Exercise input:

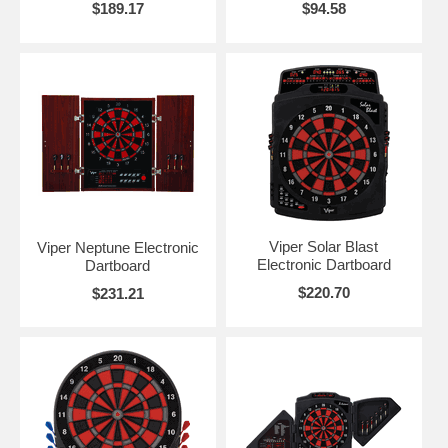
$189.17
$94.58
Viper Solar Blast
Viper Neptune Electronic
Electronic Dartboard
Dartboard
$220.70
$231.21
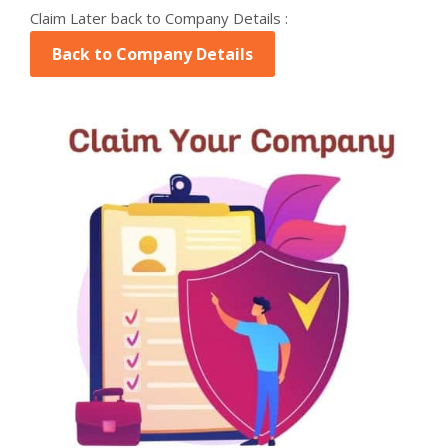
Claim Later back to Company Details :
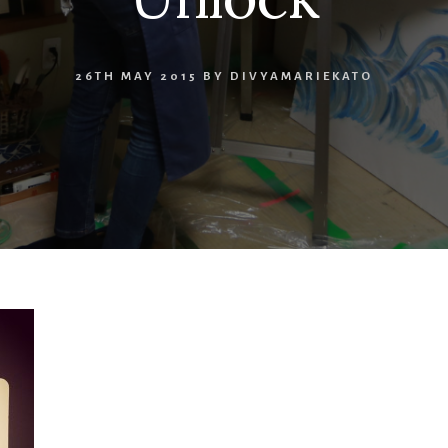
26TH MAY 2015
BY
DIVYAMARIEKATO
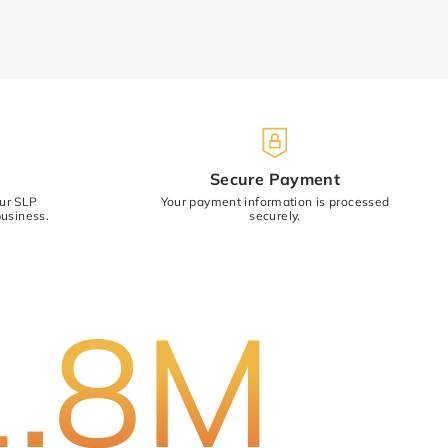
)
Secure Payment
our SLP
Your payment information is processed
usiness.
securely.
Cancel
Submit
1.8M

Exercise brief: Copy the material exactly. Do not include the pictures.

Result below:
$189.17
$94.58
Viper Solar Blast
Viper Neptune Electronic
Electronic Dartboard
Dartboard
$220.70
$231.21
Claim Later back to Company Details :
26TH MAY 2015
BY
DIVYAMARIEKATO
)
Secure Payment
our SLP
Your payment information is processed
usiness.
securely.
Cancel
Submit
1.8M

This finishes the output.